* **What is needed**:
Leave the pictures out, and repeat exactly each line from the one that holds "Cyberpunk for locusts (120, 214)" through the final line of the entries below.

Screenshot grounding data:
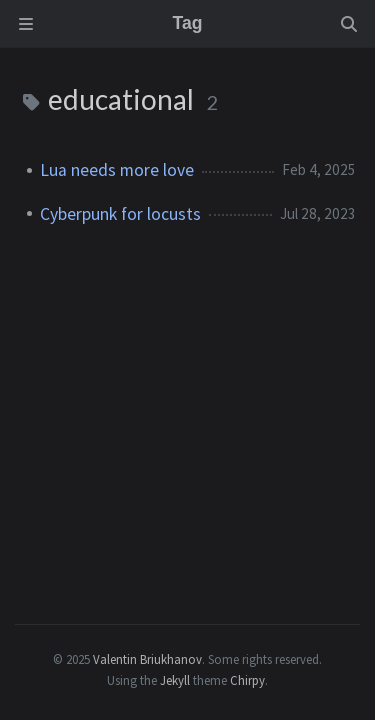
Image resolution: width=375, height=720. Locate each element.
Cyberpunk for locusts (120, 214)
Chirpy (247, 680)
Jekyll (175, 680)
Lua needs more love (117, 170)
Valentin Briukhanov (147, 659)
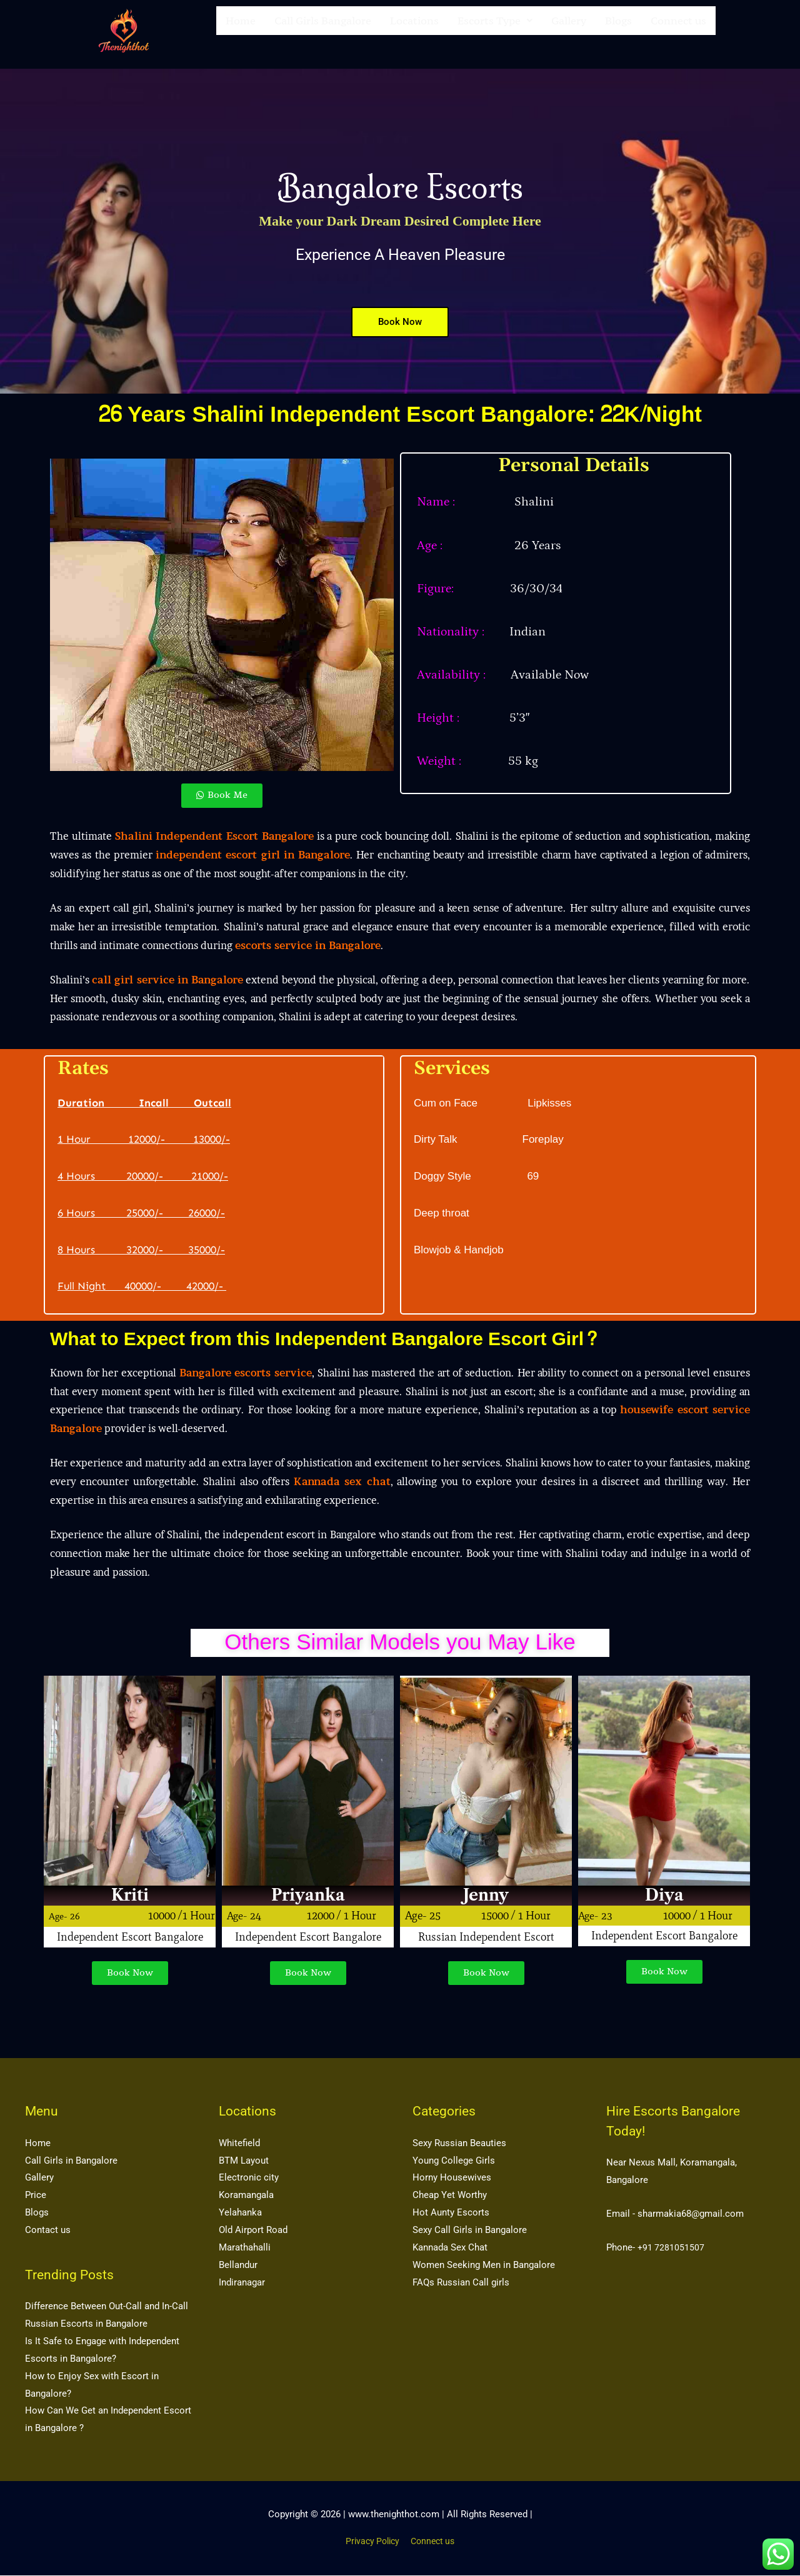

* **Written solution**:
Cyberpunk for locusts (120, 214)
Chirpy (247, 680)
Jekyll (175, 680)
Lua needs more love (117, 170)
Valentin Briukhanov (147, 659)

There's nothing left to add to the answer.